In order to identify the maternal mRNAs which have important roles in the very early stage of embryogenesis, a Ciona intestinalis 64-cell stage cDNA library was subtracted from an unfertilized egg cDNA library. We thereby cloned Cipros1, which encodes the protochordate homologue of the proteasome regulatory subunit Rpn12. Neither Cipros1 mRNA nor Cipros1 protein showed any spatial localization. However, Cipros1 mRNA was expressed at a level at least five-times higher in unfertilized eggs and about two-times higher in cleavage stage embryos, than in other embryonic stages. In unfertilized eggs, Cipros1 protein was expressed at a level about twice as higher as during the other stages. Moreover, minor, smaller isoforms of Cipros1 were expressed specifically in unfertilized eggs and during early cleavage stages. Since a single Cipros1 transcript was detected throughout the development, these smaller isoforms might be generated post-translationally.

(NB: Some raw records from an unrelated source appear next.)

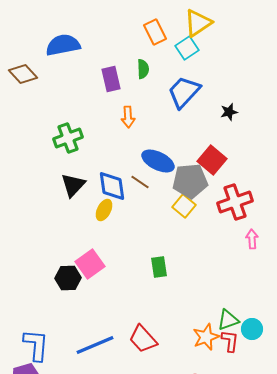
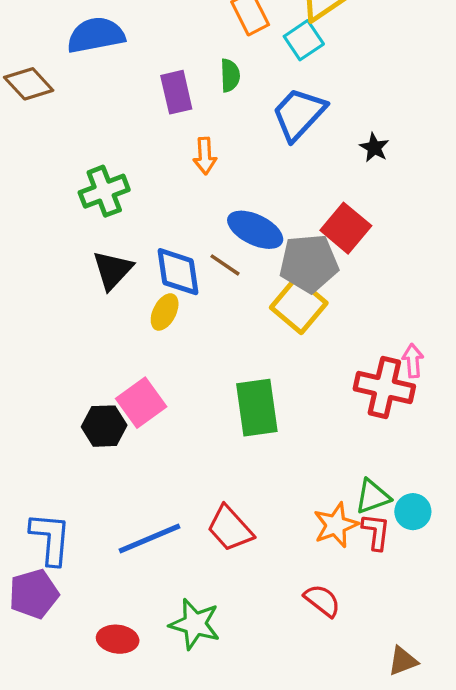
black star: (229, 112) -> (374, 148), turned -30
red cross: (235, 202) -> (384, 387), moved, turned 32
yellow square: (184, 206) -> (299, 305), size x1.4
green rectangle: (159, 267) -> (257, 408), size x1.6

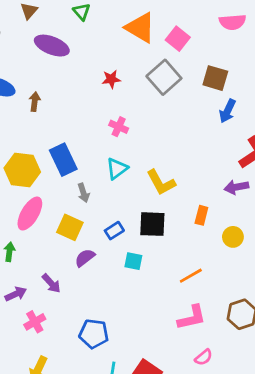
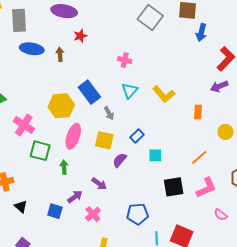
red star: (111, 79) -> (80, 36), moved
black square: (152, 224) -> (174, 187), moved
yellow circle: (233, 237) -> (225, 132), moved
pink semicircle: (204, 357) -> (221, 215), turned 88

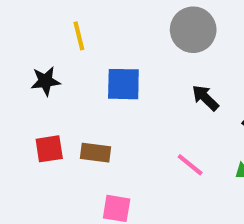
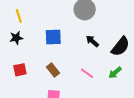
yellow line: (79, 36) -> (19, 16), moved
brown rectangle: (95, 153) -> (53, 70), moved, turned 48

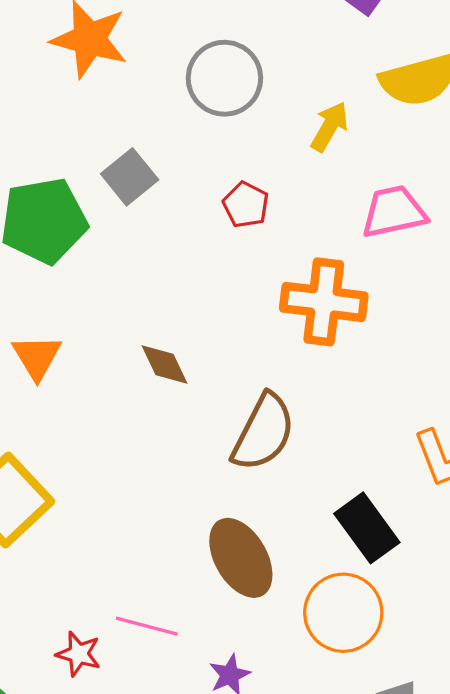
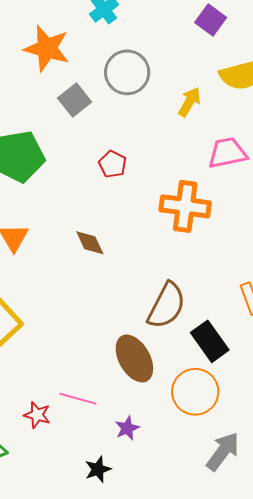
gray square: (130, 177) -> (75, 100), moved
red pentagon: (246, 205) -> (113, 164), moved
brown semicircle: (263, 432) -> (166, 306), moved

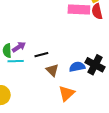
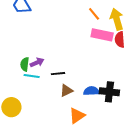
black cross: (95, 65) -> (109, 92), turned -30
brown triangle: (52, 70) -> (66, 91), turned 40

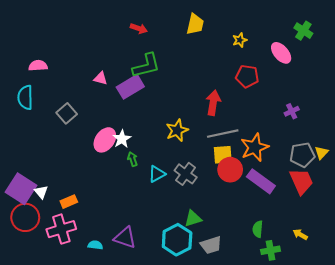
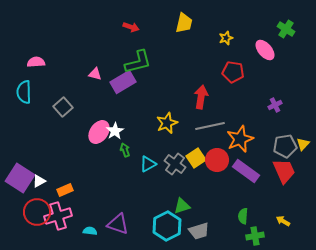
yellow square: (223, 155) -> (196, 158), moved, turned -30
white triangle: (41, 192) -> (39, 181), turned 40
red circle: (25, 217) -> (37, 212), moved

In ascidian embryos, the earliest known zygotic transcription produces the mRNA coding for the epidermis-specific gene detected at the 8-cell stage (Chiba et al., 1998). Muscle-specific structural genes (actin and myosin: Satou et al., 1995; Satoh et al., 1996) and a muscle specific regulatory gene (bHLH gene: Araki et al., 1994; Satoh et al., 1996) start to be transcribed zygotically at the 16- to 32-cell stage. The maternally derived mRNAs which are the predominant mRNAs in unfertilized eggs and cleavage stage embryos might have important roles in controlling the zygotic gene expression. In this study, we tried to identify the maternal transcripts which are expressed predominantly in unfertilized eggs and early cleavage stage embryos.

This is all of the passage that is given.